* **Action item**
Each line of the data below holding the word "processo" must be copied.

* **Supplied material**
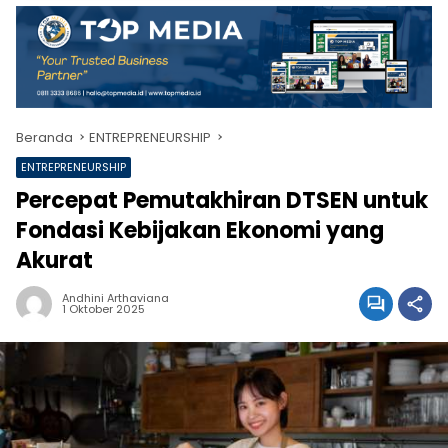
Beranda
ENTREPRENEURSHIP
ENTREPRENEURSHIP
Percepat Pemutakhiran DTSEN untuk
Fondasi Kebijakan Ekonomi yang
Akurat
Andhini Arthaviana
1 Oktober 2025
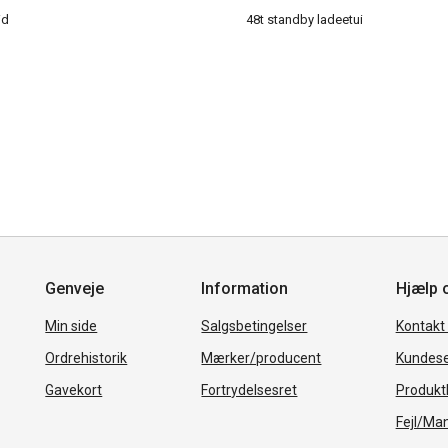
id
48t standby ladeetui
Genveje
Information
Hjælp 
Min side
Salgsbetingelser
Kontakt
Ordrehistorik
Mærker/producent
Kundese
Gavekort
Fortrydelsesret
Produkth
Fejl/Ma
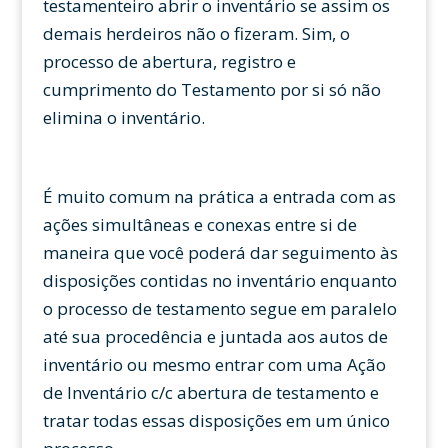
testamenteiro abrir o inventário se assim os
demais herdeiros não o fizeram. Sim, o
processo de abertura, registro e
cumprimento do Testamento por si só não
elimina o inventário.
É muito comum na prática a entrada com as
ações simultâneas e conexas entre si de
maneira que você poderá dar seguimento às
disposições contidas no inventário enquanto
o processo de testamento segue em paralelo
até sua procedência e juntada aos autos de
inventário ou mesmo entrar com uma Ação
de Inventário c/c abertura de testamento e
tratar todas essas disposições em um único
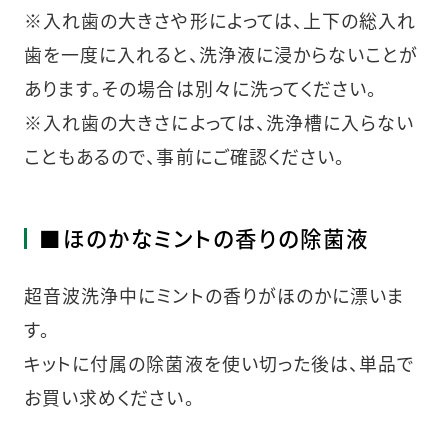
※入れ歯の大きさや形によっては、上下の総入れ
歯を一度に入れると、洗浄液に浸からないことが
あります。その場合は別々に洗ってください。
※入れ歯の大きさによっては、洗浄槽に入らない
こともあるので、事前にご確認ください。
■ほのかなミントの香りの除菌液
超音波洗浄中にミントの香りがほのかに漂いま
す。
キットに付属の除菌液を使い切った後は、単品で
お買い求めください。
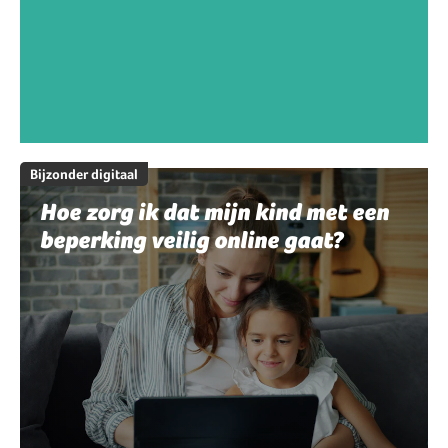
Bijzonder digitaal
Hoe zorg ik dat mijn kind met een
beperking veilig online gaat?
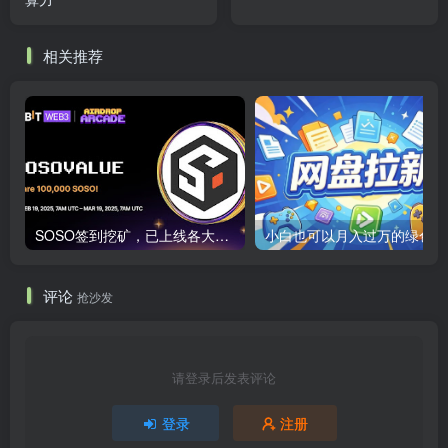
相关推荐
SOSO签到挖矿，已上线各大交易所
小白也可以月入过万的绿色项
评论
抢沙发
请登录后发表评论
登录
注册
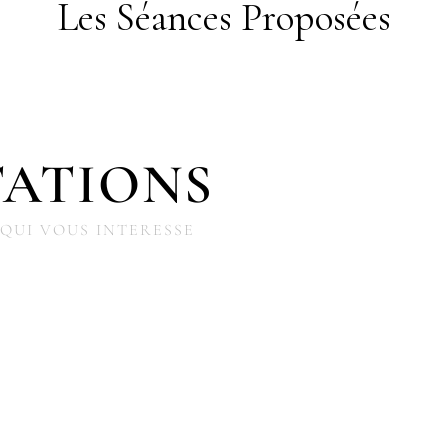
Les Séances Proposées
TATIONS
 QUI VOUS INTERESSE
WONDER BABY &
NCE
KID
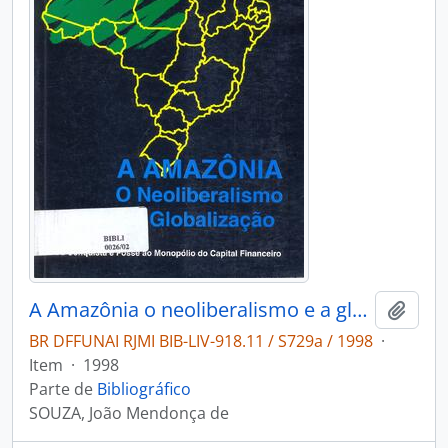
A Amazônia o neoliberalismo e a globalização: da conquista e posse ao monopólio do capital financeiro.
Adici
BR DFFUNAI RJMI BIB-LIV-918.11 / S729a / 1998
·
Item
·
1998
Parte de
Bibliográfico
SOUZA, João Mendonça de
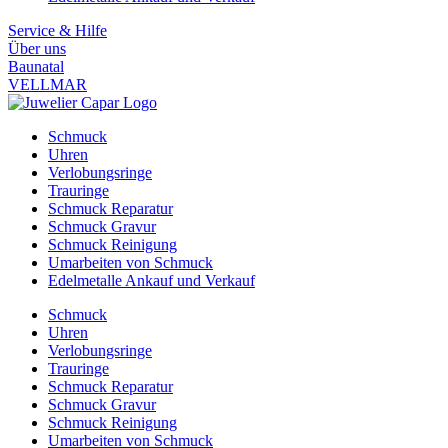
Service & Hilfe
Über uns
Baunatal
VELLMAR
Schmuck
Uhren
Verlobungsringe
Trauringe
Schmuck Reparatur
Schmuck Gravur
Schmuck Reinigung
Umarbeiten von Schmuck
Edelmetalle Ankauf und Verkauf
Schmuck
Uhren
Verlobungsringe
Trauringe
Schmuck Reparatur
Schmuck Gravur
Schmuck Reinigung
Umarbeiten von Schmuck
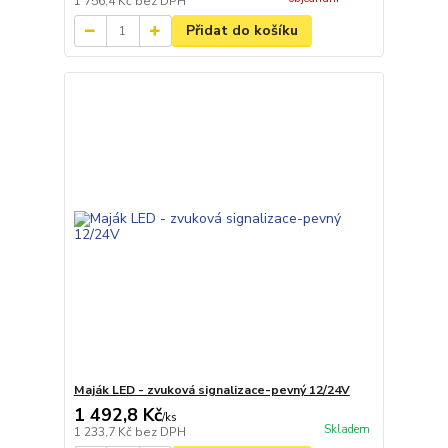
1 756,4 Kč
bez DPH
Přidat do košíku
Maják LED - zvuková signalizace-pevný 12/24V
1 492,8 Kč
/
ks
Skladem
1 233,7 Kč
bez DPH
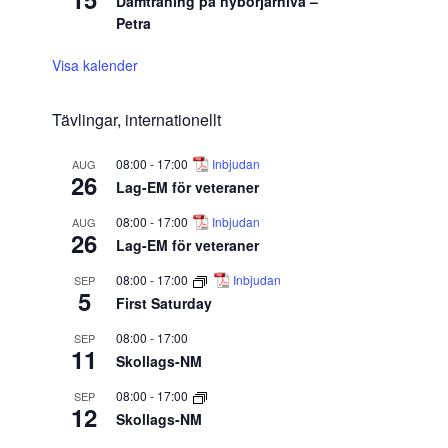
Damträning på nybörjarnivå –
Petra
Visa kalender
Tävlingar, internationellt
08:00
-
17:00
Inbjudan
AUG
26
Lag-EM för veteraner
08:00
-
17:00
Inbjudan
AUG
26
Lag-EM för veteraner
08:00
-
17:00
Inbjudan
SEP
5
First Saturday
08:00
-
17:00
SEP
11
Skollags-NM
08:00
-
17:00
SEP
12
Skollags-NM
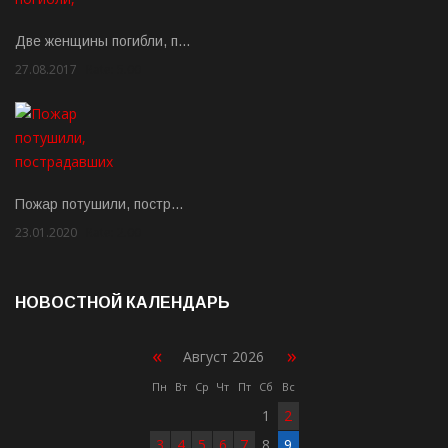
Две женщины погибли, п…
27.08.2017
Rate: 5.00
Пожар потушили, постр…
23.01.2020
Rate: 2.00
НОВОСТНОЙ КАЛЕНДАРЬ
«
»
Август 2026
Пн
Вт
Ср
Чт
Пт
Сб
Вс
1
2
3
4
5
6
7
8
9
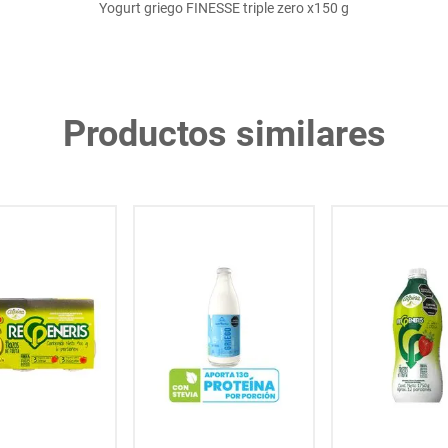
Yogurt griego FINESSE triple zero x150 g
Productos similares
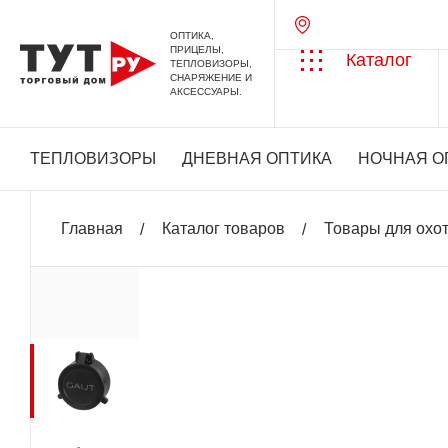
ОПТИКА,
ПРИЦЕЛЫ,
Каталог
ТЕПЛОВИЗОРЫ,
СНАРЯЖЕНИЕ И
АКСЕССУАРЫ.
ТЕПЛОВИЗОРЫ
ДНЕВНАЯ ОПТИКА
НОЧНАЯ О
Главная
Каталог товаров
Товары для охо
+ 37 бонусов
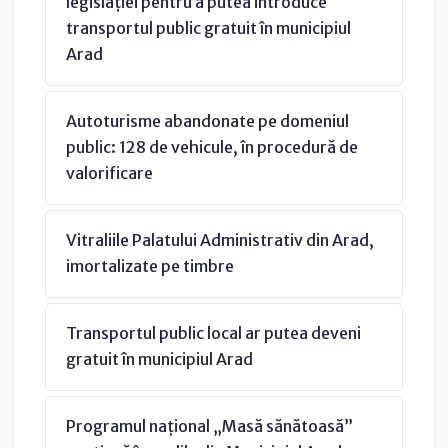
legislației pentru a putea introduce
transportul public gratuit în municipiul
Arad
Autoturisme abandonate pe domeniul
public: 128 de vehicule, în procedură de
valorificare
Vitraliile Palatului Administrativ din Arad,
imortalizate pe timbre
Transportul public local ar putea deveni
gratuit în municipiul Arad
Programul național „Masă sănătoasă”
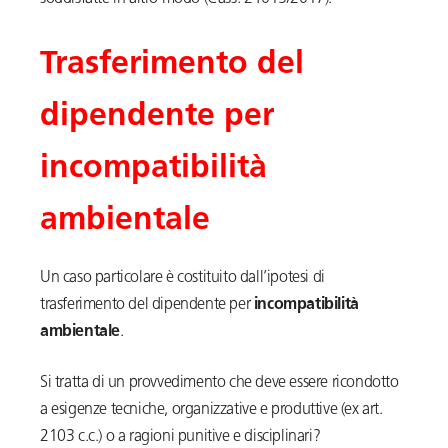
Trasferimento del
dipendente per
incompatibilità
ambientale
Un caso particolare è costituito dall’ipotesi di
trasferimento del dipendente per
incompatibilità
ambientale
.
Si tratta di un provvedimento che deve essere ricondotto
a esigenze tecniche, organizzative e produttive (ex art.
2103 c.c.) o a ragioni punitive e disciplinari?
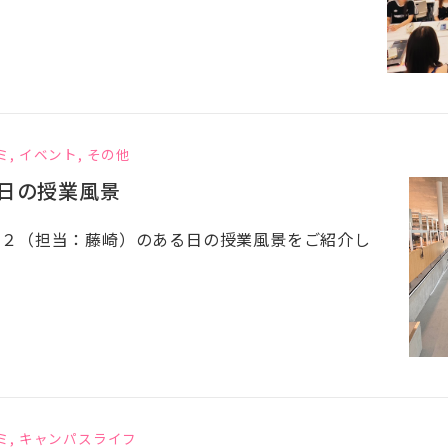
ミ
,
イベント
,
その他
日の授業風景
３２（担当：藤崎）のある日の授業風景をご紹介し
ミ
,
キャンパスライフ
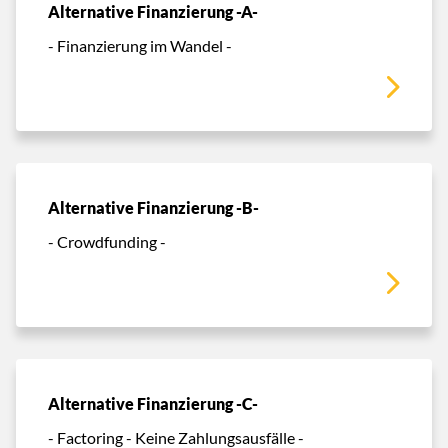
Alternative Finanzierung -A-
- Finanzierung im Wandel -
Alternative Finanzierung -B-
- Crowdfunding -
Alternative Finanzierung -C-
- Factoring - Keine Zahlungsausfälle -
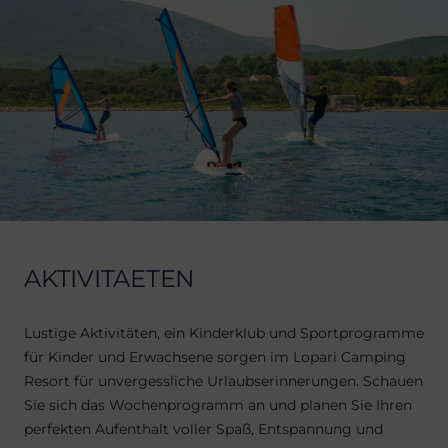
AKTIVITAETEN
Lustige Aktivitäten, ein Kinderklub und Sportprogramme
für Kinder und Erwachsene sorgen im Lopari Camping
Resort für unvergessliche Urlaubserinnerungen. Schauen
Sie sich das Wochenprogramm an und planen Sie Ihren
perfekten Aufenthalt voller Spaß, Entspannung und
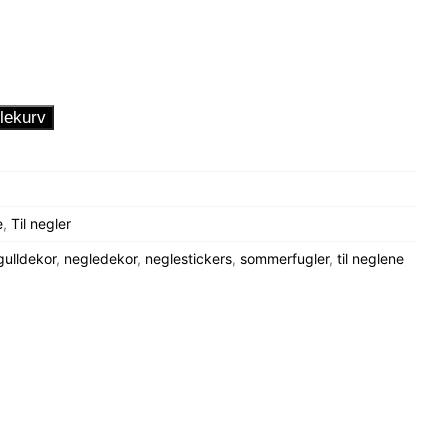
lekurv
e
,
Til negler
gulldekor
,
negledekor
,
neglestickers
,
sommerfugler
,
til neglene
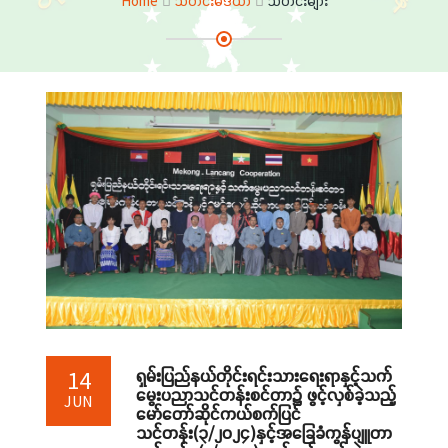
Home
သတင်းမီဒီယာ
သတင်းများ
ရှမ်းပြည်နယ်တိုင်းရင်းသားရေးရာနှင့်သက်
14
မွေးပညာသင်တန်းစင်တာ၌ ဖွင့်လှစ်ခဲ့သည့်
JUN
မော်တော်ဆိုင်ကယ်စက်ပြင်
သင်တန်း(၃/၂၀၂၄)နှင့်အခြေခံကွန်ပျူတာ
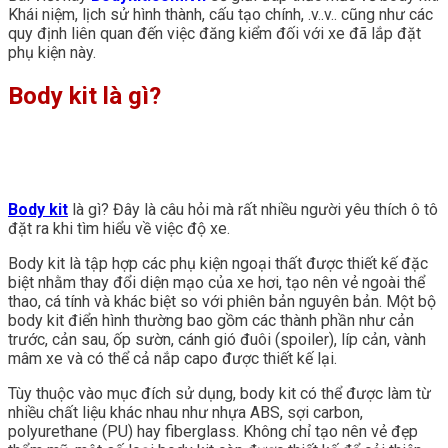
Khái niệm, lịch sử hình thành, cấu tạo chính, .v..v.. cũng như các
quy định liên quan đến việc đăng kiểm đối với xe đã lắp đặt
phụ kiện này.
Body kit là gì?
Body kit
là gì? Đây là câu hỏi mà rất nhiều người yêu thích ô tô
đặt ra khi tìm hiểu về việc độ xe.
Body kit là tập hợp các phụ kiện ngoại thất được thiết kế đặc
biệt nhằm thay đổi diện mạo của xe hơi, tạo nên vẻ ngoài thể
thao, cá tính và khác biệt so với phiên bản nguyên bản. Một bộ
body kit điển hình thường bao gồm các thành phần như cản
trước, cản sau, ốp sườn, cánh gió đuôi (spoiler), líp cản, vành
mâm xe và có thể cả nắp capo được thiết kế lại.
Tùy thuộc vào mục đích sử dụng, body kit có thể được làm từ
nhiều chất liệu khác nhau như nhựa ABS, sợi carbon,
polyurethane (PU) hay fiberglass. Không chỉ tạo nên vẻ đẹp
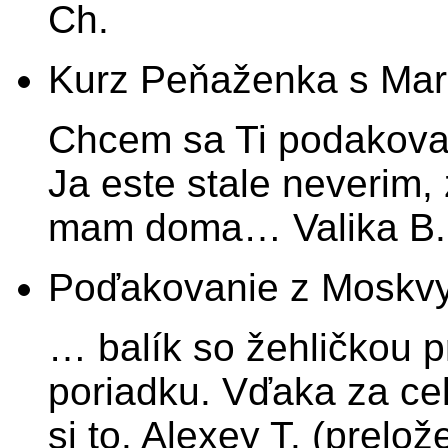
Ch.
Kurz Peňaženka s Ma
Chcem sa Ti podakovat
Ja este stale neverim,
mam doma… Valika B.
Poďakovanie z Moskv
… balík so žehličkou p
poriadku. Vďaka za ce
si to. Alexey T. (prelož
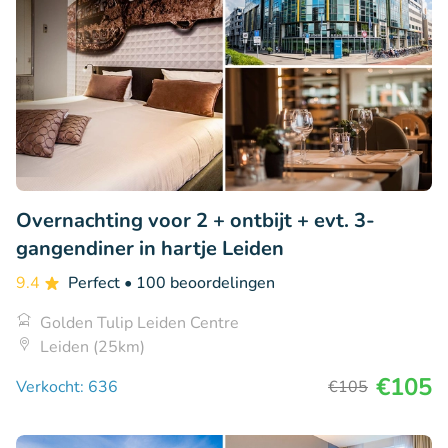
Overnachting voor 2 + ontbijt + evt. 3-
gangendiner in hartje Leiden
9.4
Perfect
• 100 beoordelingen
Golden Tulip Leiden Centre
Leiden (25km)
€105
Verkocht: 636
€105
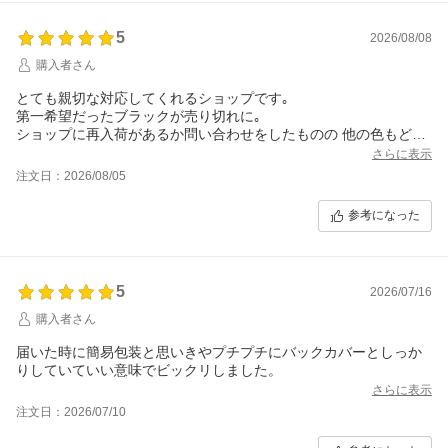
5
2026/08/08
購入者さん
とても親切な対応してくれるショップです｡
第一希望だったブラックが売り切れに｡
ショップに再入荷があるか問い合わせをしたものの 他の色もどん
どん売り切れになっていく
さらに表示
もうこれはと思い第二希望だったベージュでいいかと注文｡
注文日：2026/08/05
翌日ショップから再入荷ありの返信と共に 色の変更があれば対応
しますと｡
参考になった
有難くブラックに変更して頂きました｡
問い合わせした私と問い合わせの返信を待てずに注文した私が同
一人物であるとわかり わざわざ連絡をくれるという 親切な対応｡
本当にありがとうございました｡
5
2026/07/16
購入者さん
届いた時に簡易包装と思いきやプチプチにバックカバーとしっか
りしていていい意味でビックリしました。
さらに表示
注文日：2026/07/10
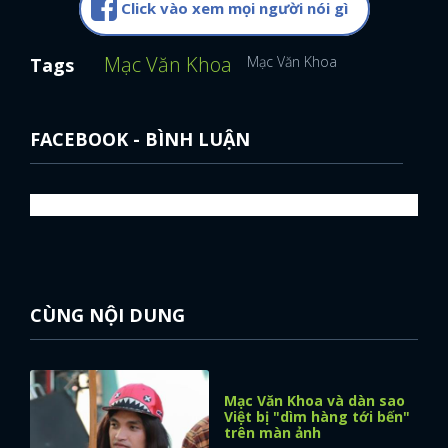
Click vào xem mọi người nói gì
Mạc Văn Khoa
Mạc Văn Khoa
Tags
FACEBOOK - BÌNH LUẬN
CÙNG NỘI DUNG
Mạc Văn Khoa và dàn sao
Việt bị "dìm hàng tới bến"
trên màn ảnh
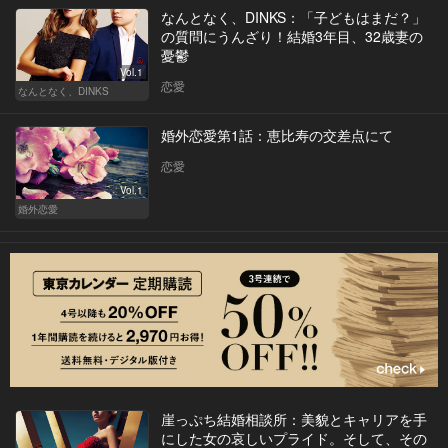
なんとなく、DINKS：「子どもはまだ？」
の質問にうんざり！結婚3年目、32歳妻の
憂鬱
Vol.1
恋愛
なんとなく、DINKS
婚外恋愛第1話：恵比寿の交差点にて
恋愛
Vol.1
婚外恋愛
崖っぷち結婚相談所：美貌とキャリアを手
にした女の哀しいプライド。そして、その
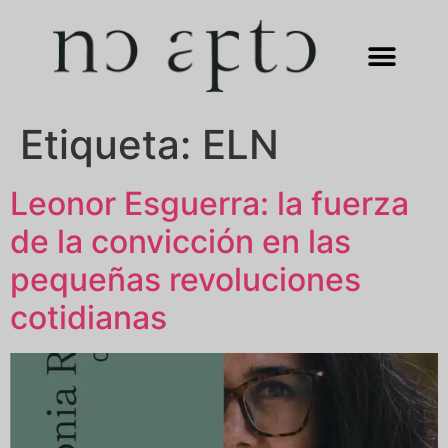
Etiqueta:
ELN
Leonor Esguerra: la fuerza
de la convicción en las
pequeñas revoluciones
cotidianas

* **Task result**
processo de abertura, registro e
o processo de testamento segue em paralelo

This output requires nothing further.